Four KECC projects from the late ’60s, which all served as nation-building propaganda, will be highlighted: the Expo Pavilion for the Osaka Expo 1970; the utopian Yeouido master plan; the Sewoon Arcades; and the Guro Industrial Exposition.
“Its apparition still haunts the architectural imagination in Korea, and the 2018 Korean Pavilion is an attempt to dive into this historical void to meet face-to-face the ghost of KECC. By exorcising its contradictory legacies, we may discover, beneath the ashes of the State Avant-garde, clues for building new forms of civic space for the postdevelopmental and post-national society today,” Park continues.
“Spectres of the State Avant-garde” will open on May 24.
Description of project by Spectres of the State Avant-garde
'Spectres of the State Avant-garde' explores the complex relationship between modern architecture and the state. Insofar as the late 1960s were the origin of both Seoul’s urban structure and various state institutions and systems, it was a period when the ideology of the state and the vision of architects became intertwined.
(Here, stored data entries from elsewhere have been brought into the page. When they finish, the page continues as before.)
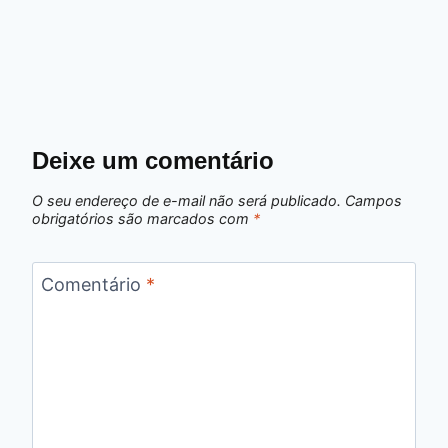
Deixe um comentário
O seu endereço de e-mail não será publicado.
Campos
obrigatórios são marcados com
*
Comentário
*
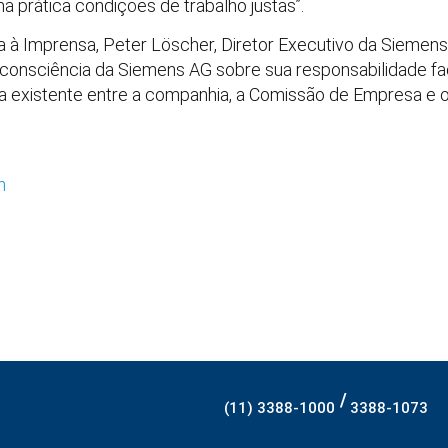
a prática condições de trabalho justas”.
 Imprensa, Peter Löscher, Diretor Executivo da Siemens 
consciência da Siemens AG sobre sua responsabilidade f
a existente entre a companhia, a Comissão de Empresa e o
m
/
(11) 3388-1000
3388-1073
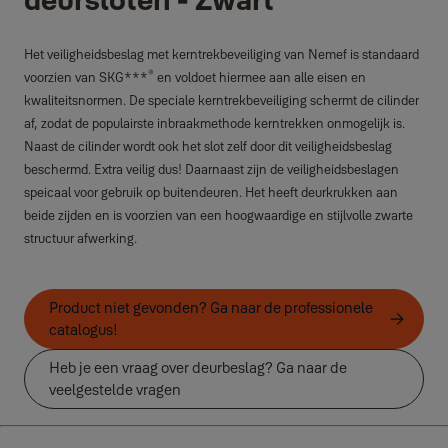
Het veiligheidsbeslag met kerntrekbeveiliging van Nemef is standaard
®
voorzien van SKG***
en voldoet hiermee aan alle eisen en
kwaliteitsnormen. De speciale kerntrekbeveiliging schermt de cilinder
af, zodat de populairste inbraakmethode kerntrekken onmogelijk is.
Naast de cilinder wordt ook het slot zelf door dit veiligheidsbeslag
beschermd. Extra veilig dus! Daarnaast zijn de veiligheidsbeslagen
speicaal voor gebruik op buitendeuren. Het heeft deurkrukken aan
beide zijden en is voorzien van een hoogwaardige en stijlvolle zwarte
structuur afwerking.
Product niet gevonden? Ga naar de professionele
catalogus!
Heb je een vraag over deurbeslag? Ga naar de
veelgestelde vragen
Producten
For South Korean architects dreaming of utopian ideals, the oppressive developmental state paradoxically provided the only viable platform for showcasing their imaginative prowess. Through the juxtaposition of the contradictory terms “state” and “avant-garde”, this exhibition focuses on KECC, or the Korea Engineering Consultants Corporation, to highlight the schism between political power and imagination and the contradiction between political system and utopian ideals.
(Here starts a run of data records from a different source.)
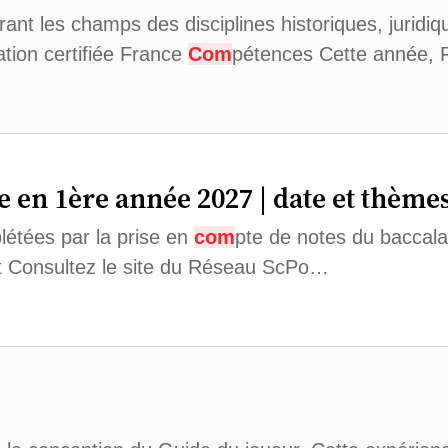
t les champs des disciplines historiques, juridiqu
tion certifiée France
Com
pétences Cette année,
 en 1ère année 2027 | date et thème
létées par la prise en
com
pte de notes du baccala
t Consultez le site du Réseau ScPo…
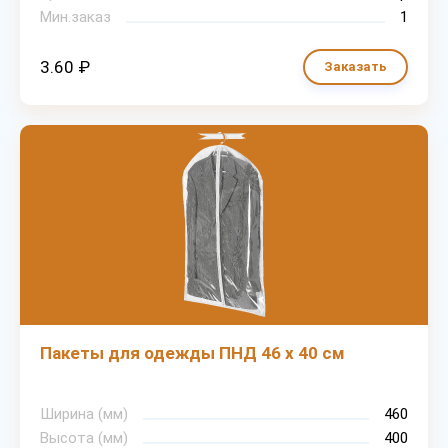
Мин.заказ
1
3.60 ₽
Заказать
Пакеты для одежды ПНД 46 х 40 см
Ширина (мм)
460
Высота (мм)
400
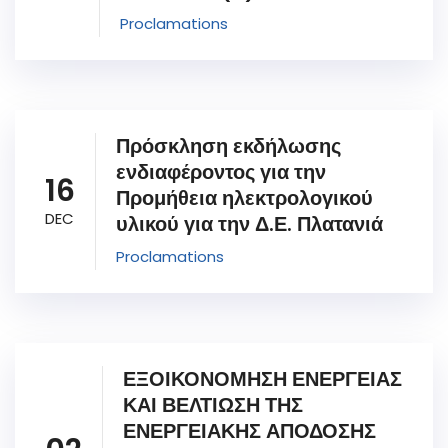
Proclamations
Πρόσκληση εκδήλωσης
ενδιαφέροντος για την
16
Προμήθεια ηλεκτρολογικού
DEC
υλικού για την Δ.Ε. Πλατανιά
Proclamations
ΕΞΟΙΚΟΝΟΜΗΣΗ ΕΝΕΡΓΕΙΑΣ
ΚΑΙ ΒΕΛΤΙΩΣΗ ΤΗΣ
ΕΝΕΡΓΕΙΑΚΗΣ ΑΠΟΔΟΣΗΣ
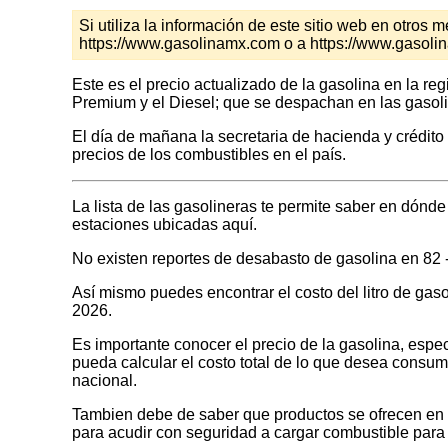
Si utiliza la información de este sitio web en otro
https://www.gasolinamx.com o a https://www.gasolin
Este es el precio actualizado de la gasolina en la re
Premium y el Diesel; que se despachan en las gasoli
El día de mañana la secretaria de hacienda y crédito
precios de los combustibles en el país.
La lista de las gasolineras te permite saber en dó
estaciones ubicadas aquí.
No existen reportes de desabasto de gasolina en
Así mismo puedes encontrar el costo del litro de gas
2026.
Es importante conocer el precio de la gasolina, espec
pueda calcular el costo total de lo que desea consumir
nacional.
Tambien debe de saber que productos se ofrecen en las
para acudir con seguridad a cargar combustible para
KECC, a technical consultancy for architecture and civil engineering established by the government in 1965, was responsible for the construction of major state-led development projects, from ports, waterworks, bridges, and other infrastructure to architectural works such as Sewoon Sangga and expo pavilions. Their visions at times mimicked the radical architectural experiments of the West, but more often assumed an extremely pragmatic attitude in line with the nation’s development agenda and became the prototype for Seoul’s underlying structure and Korea’s urban planning paradigm. Yet, despite its leading role in the urbanization and industrialization of Korea, research on the history, activities, and personalities of KECC have not been carried out in earnest and remain only as fragments of memory. This exhibition begins from this unwritten history and unrecorded memory.
'Spectres of the State Avant-garde' puts on exhibit dislocated time; pasts, which were not systematically gathered or categorized, are summoned, while at the same time new possibilities for the future sought. In the absence of faithful archives, the exhibition refers to the projects of KECC as spectres or ghosts, going back and forth between the mythical origin of Korean modern architecture and a Faustian bargain. A spectre refers to a past that has influence over the present but hasn’t been captured, an entity that suddenly haunts but whose substance is uncertain. In the recent discourse about spectralities, and according to the tradition of Confucianism, to summon ghosts is to ask about the present’s responsibility for the past. In other words, rather than just recording the past or recreating it retrospectively, this exhibition seeks to explore the possibility of the future by going through the problem’s origin.
To this end, the Korean Pavilion focuses on the contradictions and paradoxes that are embedded in the KECC projects from the 1960s. The EXPO ’70 Korean Pavilion, which once questioned Korean identity in the context of international society, provides an opportunity to ask after the national identity of contemporary Korea, which has ceased to be a mono-ethnic nation-state. Yeouido, an island on the Han River, which functioned as both a utopian city and a theater for military parades, becomes a platform to reconsider the possibility of public spaces that disappeared during the course of modernization. Through Sewoon Sannga in the Jongno district, which was expected to trigger downtown redevelopment but, paradoxically, became a harbor wall against gentrification, the exhibition focuses on the potential of the megastructure. And lastly, the exhibition traces back the history of transmigrant laborers who sustained Korean capitalism through the Guro district of Seoul, which became a residential area for low-wage workers after a temporary structure was built for a fair. The Korean Pavilion 2018 intends to present the fragmentary clues acquired from this process as new seeds for the future.